I recall vividly a conversation with Brad Rodu in 2003, at a bar in New York following a meeting of key players and factions in the THR fight which was organized by ACSH (the first public education organization to actively embrace THR). I was a relative newcomer, having been working on the topic for about two years (thanks to what I learned from Brad’s decade of work and from USSTC), but it was a small world then. The possibility of something useful coming from that meeting was intentionally torpedoed by the representative from CTFK (I forget who) and the de facto representative from pharma, Jack Henningfield. But though those factions (anti-tobacco extremists and profiteers) could derail a single meeting, we did not think of them as particularly influential. Instead, Brad and I discussed our prediction that tobacco control would soon come around to embracing THR and claiming it was their idea all along. Because anti-THR was still sufficiently fringe, we genuinely believed this would happen and mulled over what it would feel like when those of us who were pushing the idea against tobacco control’s resistance experienced an Orwellian elimination from the history.
Obviously it did not play out that way. Tobacco control doubled-down on anti-THR and within a couple of years it became clear that they could no longer back down. It is possible that our error was underestimating the influence that fanatics and profiteers held even then. But I am strongly convinced that what we really underestimated was the power of NIH Syndrome. Absent that, it is quite possible that THR would have been grudgingly accepted by the honest and serious opinion leaders to a degree that would have kept the fanatics and their useful idiots from demonizing it.

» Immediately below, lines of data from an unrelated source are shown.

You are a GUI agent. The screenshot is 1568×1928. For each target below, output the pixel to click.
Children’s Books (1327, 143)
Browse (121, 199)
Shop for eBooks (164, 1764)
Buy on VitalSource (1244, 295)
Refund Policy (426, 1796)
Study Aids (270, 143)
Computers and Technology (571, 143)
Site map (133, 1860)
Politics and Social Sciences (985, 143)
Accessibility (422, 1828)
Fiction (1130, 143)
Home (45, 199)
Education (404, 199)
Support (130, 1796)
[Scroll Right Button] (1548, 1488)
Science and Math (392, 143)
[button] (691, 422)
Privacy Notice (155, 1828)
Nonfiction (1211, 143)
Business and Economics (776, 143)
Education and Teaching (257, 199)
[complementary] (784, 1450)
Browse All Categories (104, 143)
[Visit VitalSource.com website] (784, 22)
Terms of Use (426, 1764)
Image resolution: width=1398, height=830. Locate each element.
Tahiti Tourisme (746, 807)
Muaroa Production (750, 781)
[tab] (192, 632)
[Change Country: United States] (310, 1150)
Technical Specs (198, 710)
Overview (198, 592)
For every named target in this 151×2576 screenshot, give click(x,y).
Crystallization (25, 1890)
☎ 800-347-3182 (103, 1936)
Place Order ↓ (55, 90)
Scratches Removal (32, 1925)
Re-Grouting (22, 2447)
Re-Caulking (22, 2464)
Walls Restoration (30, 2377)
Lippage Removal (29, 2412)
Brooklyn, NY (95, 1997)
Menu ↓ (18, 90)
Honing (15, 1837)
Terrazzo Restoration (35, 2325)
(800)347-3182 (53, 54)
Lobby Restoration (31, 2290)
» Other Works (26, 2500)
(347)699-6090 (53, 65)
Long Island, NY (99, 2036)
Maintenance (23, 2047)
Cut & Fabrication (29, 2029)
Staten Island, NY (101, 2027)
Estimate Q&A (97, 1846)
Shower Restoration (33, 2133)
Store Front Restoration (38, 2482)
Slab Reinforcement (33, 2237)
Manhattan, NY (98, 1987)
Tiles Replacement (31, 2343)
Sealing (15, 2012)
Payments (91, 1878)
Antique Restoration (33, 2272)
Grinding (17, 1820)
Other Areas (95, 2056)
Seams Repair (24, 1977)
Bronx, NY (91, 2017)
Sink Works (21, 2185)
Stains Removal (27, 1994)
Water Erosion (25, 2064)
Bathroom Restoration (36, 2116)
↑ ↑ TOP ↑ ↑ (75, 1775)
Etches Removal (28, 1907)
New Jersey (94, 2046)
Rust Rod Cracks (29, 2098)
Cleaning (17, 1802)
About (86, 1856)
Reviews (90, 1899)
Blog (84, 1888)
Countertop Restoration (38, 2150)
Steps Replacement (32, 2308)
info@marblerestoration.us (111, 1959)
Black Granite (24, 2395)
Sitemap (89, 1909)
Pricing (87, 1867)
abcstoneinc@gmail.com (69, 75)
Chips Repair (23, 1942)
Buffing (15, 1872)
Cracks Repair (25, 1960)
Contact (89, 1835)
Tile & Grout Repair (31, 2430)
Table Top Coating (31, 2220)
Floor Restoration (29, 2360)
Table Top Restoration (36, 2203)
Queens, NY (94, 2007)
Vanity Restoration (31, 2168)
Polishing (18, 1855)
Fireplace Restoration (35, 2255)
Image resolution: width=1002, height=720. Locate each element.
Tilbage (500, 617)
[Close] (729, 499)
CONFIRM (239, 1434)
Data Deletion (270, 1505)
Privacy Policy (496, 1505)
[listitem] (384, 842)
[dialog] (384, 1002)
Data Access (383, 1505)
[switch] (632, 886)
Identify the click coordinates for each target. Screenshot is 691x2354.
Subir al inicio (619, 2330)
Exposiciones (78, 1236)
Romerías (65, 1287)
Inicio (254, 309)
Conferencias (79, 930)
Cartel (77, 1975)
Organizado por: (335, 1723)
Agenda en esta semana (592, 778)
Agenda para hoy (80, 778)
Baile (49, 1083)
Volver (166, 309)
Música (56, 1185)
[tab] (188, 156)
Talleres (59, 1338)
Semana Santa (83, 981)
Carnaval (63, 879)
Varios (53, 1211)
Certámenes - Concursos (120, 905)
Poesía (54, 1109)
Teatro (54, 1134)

Flash forward and NIH appears again in the story of e-cigarettes. It is easy to imagine a world where e-cigarettes were introduced and promoted by tobacco controllers as a cure for smoking. But because e-cigarettes were an insurgency, they triggered the full NIH reaction. I definitely do not want to overstate the importance of NIH at this juncture. By the time e-cigarettes happened, tobacco control was dominated by the anti-tobacco extremists and was a lavishly funded industry, and “public health” had entrenched as a special interest political movement that had little to do with health. Also, most of the factors that created the recipe for NIH a decade earlier had changed. There would have been substantial opposition from tobacco control even if e-cigarettes had bubbled up from within their ranks (and, indeed, that is probably why it did not come from within their ranks — it is not as if the concept was either novel or complicated). But it is notable that there are several tobacco control opinion leaders who have embraced e-cigarettes as a cure for smoking even though they do not really support THR. The difference between them and some of their (non-extremist) colleagues might be explained by them having less of the NIH tendency.
The next posts in the series will address the most important explanation for fanatical anti-THR, anti-tobacco extremism. But even though this and, to a lesser extent, money are sufficient explanations for anti-THR now, it is still a useful part of the narrative to recognize the importance of NIH in establishing anti-THR, and that it still contributes to the tribalism that perpetuates it.